The new roundtable will take on Reinvent Hampton Roads’ role as support organization for GO Virginia Region 5, the regional arm of the state economic development initiatives that has awarded millions of dollars in economic development grants to projects in Hampton Roads, the Eastern Shore and the Northern Neck.
“The establishment of the roundtable is an important step in aligning economic development leadership in the region, advocating for our communities and setting a clear path for economic growth in Hampton Roads,” Matheis said in a statement.
Fleet commented on the opportunities created by joining forces. “In coming together, we have a real opportunity to strengthen the business community’s impact on the region’s economic development policy and initiatives,” he said. “Additionally, there is great potential to strengthen the relationship between business and higher education for talent and innovation.”
John O. “Dubby” Wynne, immediate past chair of Reinvent Hampton Roads, and Harry Lester, immediate past chair of the Hampton Roads Business Roundtable, both stepped aside to allow the new co-chairs, Matheis and Fleet, to lead. Wynne is the former president and CEO of Landmark Communications Inc., and Lester is a former president of Eastern Virginia Medical School, a role he stepped down from in 2013. The two organization’s boards also combined and there are four staff members in the new organization.
The Hampton Roads Business Roundtable was initially formed to push for transportation funding in the region, and at one time had a political action committee.
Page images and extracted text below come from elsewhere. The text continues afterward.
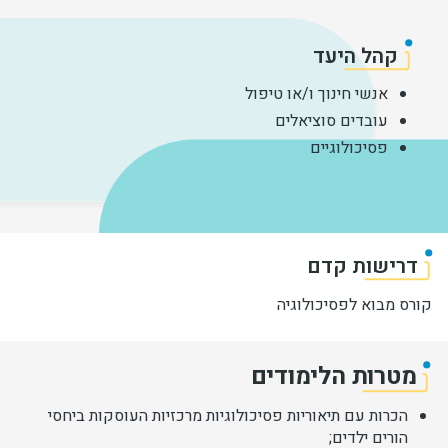
קהל היעד
אנשי חינוך ו/או טיפול
עובדים סוציאלים
פסיכולוגיים
דרישות קדם
קורס מבוא לפסיכולוגיה
מטרות הלימודים
הכרות עם תיאוריות פסיכולוגיות מרכזיות העוסקות ביחסי
הורים ילדים;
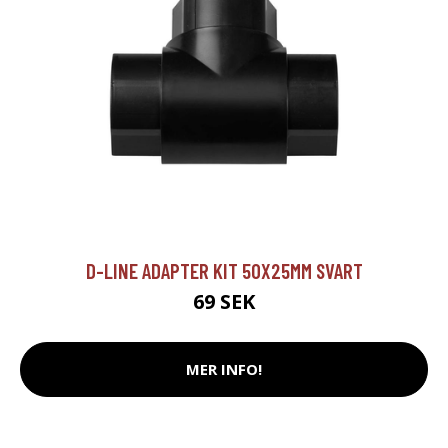
D-LINE ADAPTER KIT 50X25MM SVART
69 SEK
MER INFO!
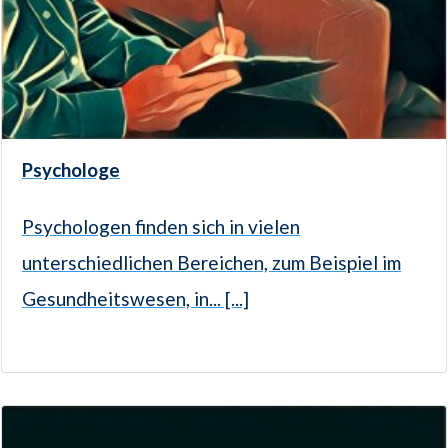
Psychologe
Psychologen finden sich in vielen
unterschiedlichen Bereichen, zum Beispiel im
Gesundheitswesen, in... [...]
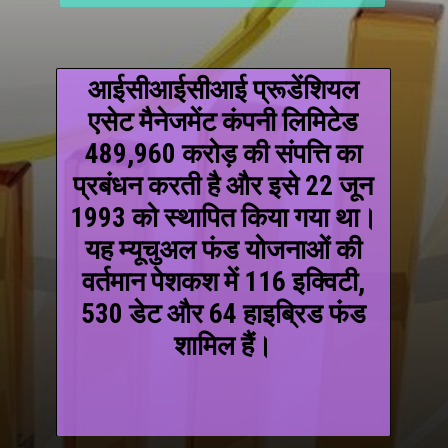
आईसीआईसीआई प्रूडेंशियल
एसेट मैनेजमेंट कंपनी लिमिटेड
489,960 करोड़ की संपत्ति का
प्रबंधन करती है और इसे 22 जून
1993 को स्थापित किया गया था।
यह म्यूचुअल फंड योजनाओं की
वर्तमान पेशकश में 116 इक्विटी,
530 डेट और 64 हाइब्रिड फंड
शामिल हैं।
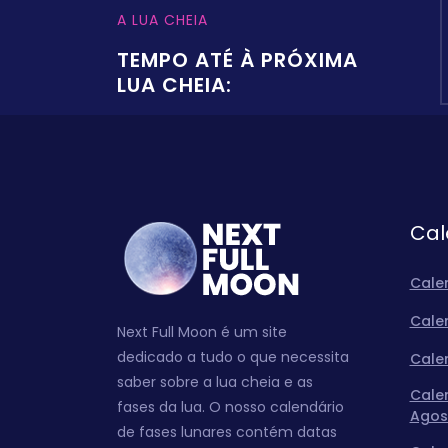
A LUA CHEIA
TEMPO ATÉ À PRÓXIMA
LUA CHEIA:
Cal
Cale
Cale
Next Full Moon é um site
dedicado a tudo o que necessita
Cale
saber sobre a lua cheia e as
Cale
fases da lua. O nosso calendário
Agos
de fases lunares contém datas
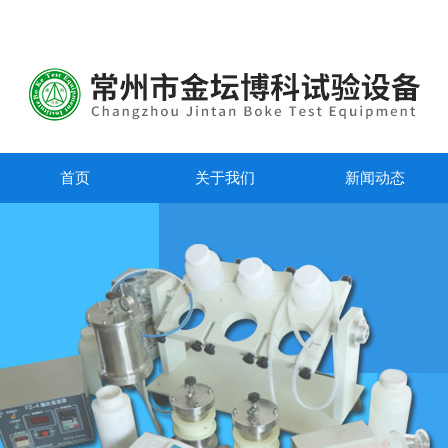
首页
关于我们
新闻动态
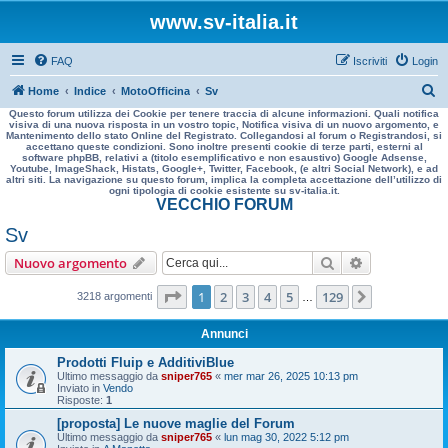
www.sv-italia.it
FAQ
Iscriviti
Login
C
Home
Indice
MotoOfficina
Sv
Questo forum utilizza dei Cookie per tenere traccia di alcune informazioni. Quali notifica
e
visiva di una nuova risposta in un vostro topic, Notifica visiva di un nuovo argomento, e
Mantenimento dello stato Online del Registrato. Collegandosi al forum o Registrandosi, si
r
accettano queste condizioni. Sono inoltre presenti cookie di terze parti, esterni al
software phpBB, relativi a (titolo esemplificativo e non esaustivo) Google Adsense,
c
Youtube, ImageShack, Histats, Google+, Twitter, Facebook, (e altri Social Network), e ad
altri siti. La navigazione su questo forum, implica la completa accettazione dell’utilizzo di
a
ogni tipologia di cookie esistente su sv-italia.it.
VECCHIO FORUM
Sv
Cerca
Ricerca avan
Nuovo argomento
Pagina
1
di
129
1
2
3
4
5
129
Prossimo
3218 argomenti
…
Annunci
Prodotti Fluip e AdditiviBlue
Ultimo messaggio da
sniper765
«
mer mar 26, 2025 10:13 pm
Inviato in
Vendo
Risposte:
1
[proposta] Le nuove maglie del Forum
Ultimo messaggio da
sniper765
«
lun mag 30, 2022 5:12 pm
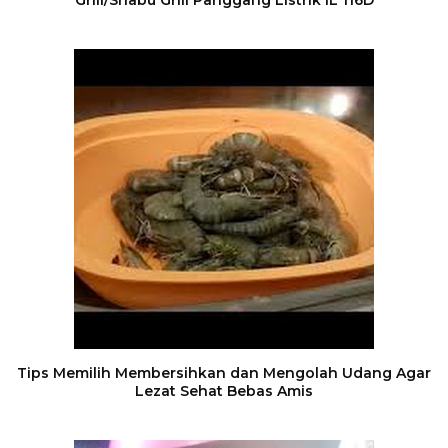
Grill/Shabu Grill Panggang Listrik IL 116D
Tips Memilih Membersihkan dan Mengolah Udang Agar
Lezat Sehat Bebas Amis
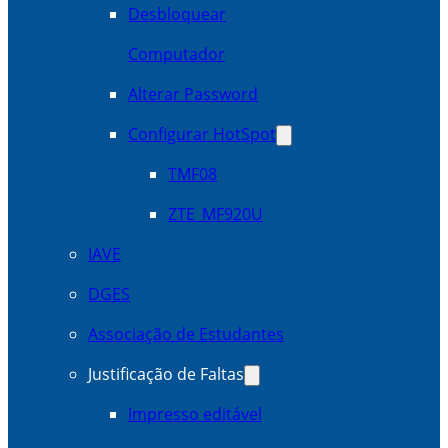
Desbloquear
Computador
Alterar Password
Configurar HotSpot
TMF08
ZTE_MF920U
IAVE
DGES
Associação de Estudantes
Justificação de Faltas
Impresso editável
More recently, it was comprised of CEOs from the region’s largest employers and focused on initiatives “critical to economic development and competitiveness of Hampton Roads,” according to a news release. Reinvent Hampton Roads was originally funded through the Hampton Roads Community Foundation and focused on creating higher paying jobs for the region, thought leadership and regional collaboration.
A second group — the Regional Organizations Presidents Council — has also formed to align key regional organizations, including the Hampton Roads Alliance, Hampton Roads Workforce Council, the Hampton Roads Planning District Commission and others. Hampton Roads Chamber of Commerce President and CEO Bryan Stephens and Bob McKenna, president and CEO of the Virginia Peninsula Chamber of Commerce, are part of the new presidents’ council, which will also be represented on the new roundtable.
In forming this group, regional leaders realized that unlike other major metro areas, Hampton Roads was lacking a regional council of CEOs closely aligned with economic development goals. Many of these organizations already were collaborating with one another, organizer say, so this effort will create better coordination and alignment.